Task item ▸ Once the pictures have been excluded, set down each remaining entry word for word.

Data for processing ▸
##############################

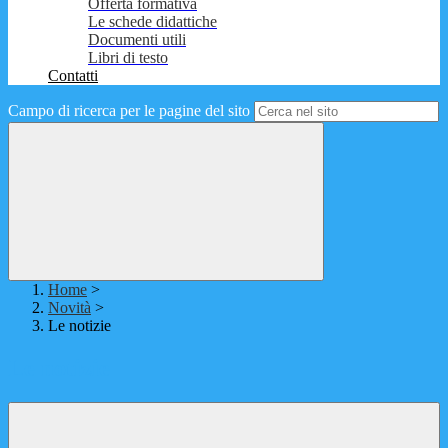
Offerta formativa
Le schede didattiche
Documenti utili
Libri di testo
Contatti
Campo di ricerca per le pagine del sito
Home
>
Novità
>
Le notizie
Le notizie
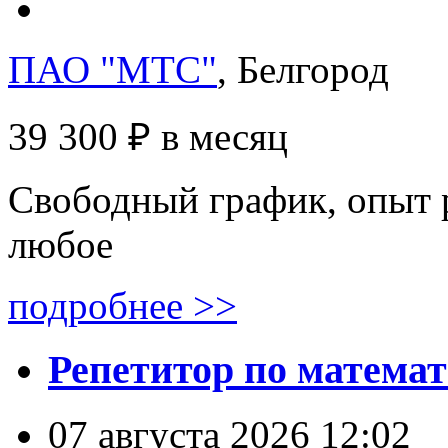
ПАО "МТС"
, Белгород
39 300 ₽
в месяц
Свободный график, опыт 
любое
подробнее >>
Репетитор по матема
07 августа 2026 12:02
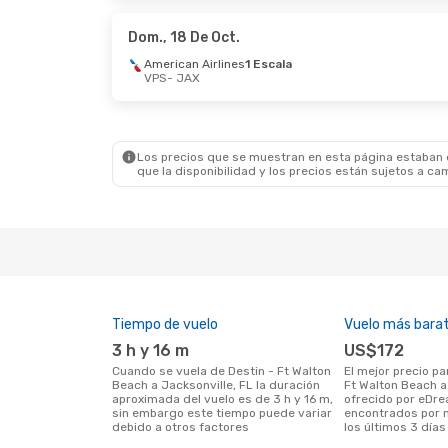
American Airlines
1 Escala
JAX
- VPS
Dom., 18 De Oct.
American Airlines
1 Escala
VPS
- JAX
Los precios que se muestran en esta página estaban di
que la disponibilidad y los precios están sujetos a ca
Tiempo de vuelo
Vuelo más bara
3 h y 16 m
US$172
Cuando se vuela de Destin - Ft Walton
El mejor precio para vuelos de Destin -
Beach a Jacksonville, FL la duración
Ft Walton Beach a
aproximada del vuelo es de 3 h y 16 m,
ofrecido por eDre
sin embargo este tiempo puede variar
encontrados por n
debido a otros factores
los últimos 3 días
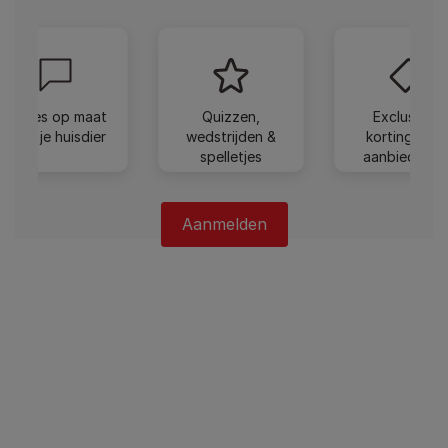
Advies op maat
Quizzen,
Exclusieve
voor je huisdier
wedstrijden &
kortingen e
spelletjes
aanbiedinge
Aanmelden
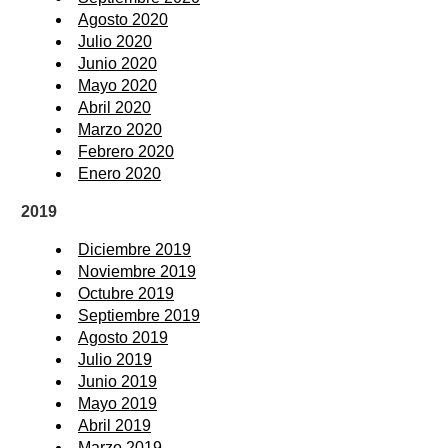
Agosto 2020
Julio 2020
Junio 2020
Mayo 2020
Abril 2020
Marzo 2020
Febrero 2020
Enero 2020
2019
Diciembre 2019
Noviembre 2019
Octubre 2019
Septiembre 2019
Agosto 2019
Julio 2019
Junio 2019
Mayo 2019
Abril 2019
Marzo 2019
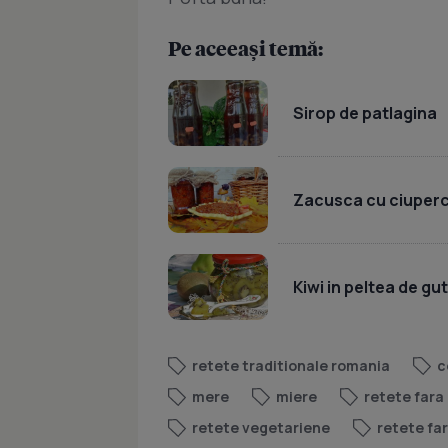
Pe aceeași temă:
Sirop de patlagina
Zacusca cu ciuperci
Kiwi in peltea de gut
retete traditionale romania
c
mere
miere
retete fara
retete vegetariene
retete fa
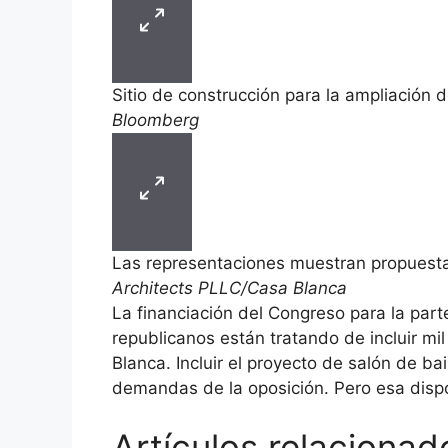
Sitio de construcción para la ampliación 
Bloomberg
Las representaciones muestran propuesta
Architects PLLC/Casa Blanca
La financiación del Congreso para la part
republicanos están tratando de incluir mi
Blanca. Incluir el proyecto de salón de ba
demandas de la oposición. Pero esa dispos
Artículos relacionad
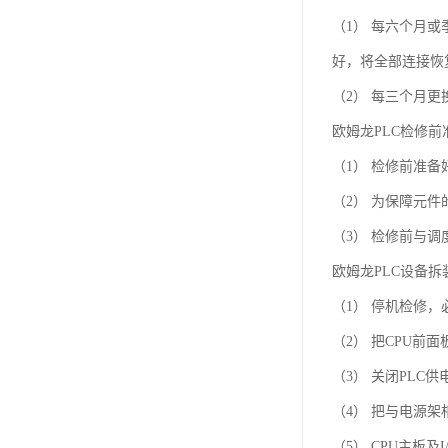
（1） 每六个月
好，将全部连接恢
（2） 每三个月
欧姆龙PLC检修
（1） 检修前准备
（2） 为保障元
（3） 检修前与
欧姆龙PLC设备
（1） 停机检修
（2） 把CPU前
（3） 关闭PL
（4） 把与电源
（5） CPU主板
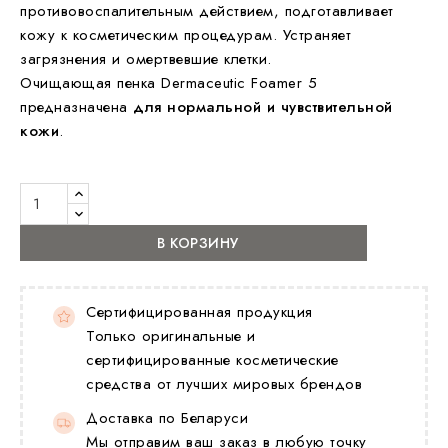
противовоспалительным действием, подготавливает
кожу к косметическим процедурам. Устраняет
загрязнения и омертвевшие клетки.
Очищающая пенка Dermaceutic Foamer 5
предназначена
для нормальной и чувствительной
кожи
.
В КОРЗИНУ
Сертифицированная продукция
Только оригинальные и
сертифицированные косметические
средства от лучших мировых брендов
Доставка по Беларуси
Мы отправим ваш заказ в любую точку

##############################

Answer ▸
Offerta formativa
Le schede didattiche
Documenti utili
Libri di testo
Contatti
Campo di ricerca per le pagine del sito
Home
>
Novità
>
Le notizie
Le notizie
ПАО "МТС"
, Белгород
39 300 ₽
в месяц
Свободный график, опыт 
любое
подробнее >>
Репетитор по матема
07 августа 2026 12:02
American Airlines
1 Escala
JAX
- VPS
Dom., 18 De Oct.
American Airlines
1 Escala
VPS
- JAX
Los precios que se muestran en esta página estaban di
que la disponibilidad y los precios están sujetos a ca
Tiempo de vuelo
Vuelo más bara
3 h y 16 m
US$172
Cuando se vuela de Destin - Ft Walton
El mejor precio para vuelos de Destin -
Beach a Jacksonville, FL la duración
Ft Walton Beach a
aproximada del vuelo es de 3 h y 16 m,
ofrecido por eDre
sin embargo este tiempo puede variar
encontrados por n
debido a otros factores
los últimos 3 días
Advies op maat
Quizzen,
Exclusieve
voor je huisdier
wedstrijden &
kortingen e
spelletjes
aanbiedinge
Aanmelden
Agosto 2020
Julio 2020
Junio 2020
Mayo 2020
Abril 2020
Marzo 2020
Febrero 2020
Enero 2020
2019
Diciembre 2019
Noviembre 2019
Octubre 2019
Septiembre 2019
Agosto 2019
Julio 2019
Junio 2019
Mayo 2019
Abril 2019
Marzo 2019
Pe aceeași temă:
Sirop de patlagina
Zacusca cu ciuperci
Kiwi in peltea de gut
retete traditionale romania
c
mere
miere
retete fara
retete vegetariene
retete fa
Sitio de construcción para la ampliación 
Bloomberg
Las representaciones muestran propuesta
Architects PLLC/Casa Blanca
La financiación del Congreso para la part
republicanos están tratando de incluir mi
Blanca. Incluir el proyecto de salón de ba
demandas de la oposición. Pero esa dispos
Artículos relacionad
（1） 每六个月
好，将全部连接恢
（2） 每三个月
欧姆龙PLC检修
（1） 检修前准备
（2） 为保障元
（3） 检修前与
欧姆龙PLC设备
（1） 停机检修
（2） 把CPU前
（3） 关闭PL
（4） 把与电源
（5） CPU主板
противовоспалительным действием, подготавливает
кожу к косметическим процедурам. Устраняет
загрязнения и омертвевшие клетки.
Очищающая пенка Dermaceutic Foamer 5
предназначена
для нормальной и чувствительной
кожи
.
В КОРЗИНУ
Сертифицированная продукция
Только оригинальные и
сертифицированные косметические
средства от лучших мировых брендов
Доставка по Беларуси
Мы отправим ваш заказ в любую точку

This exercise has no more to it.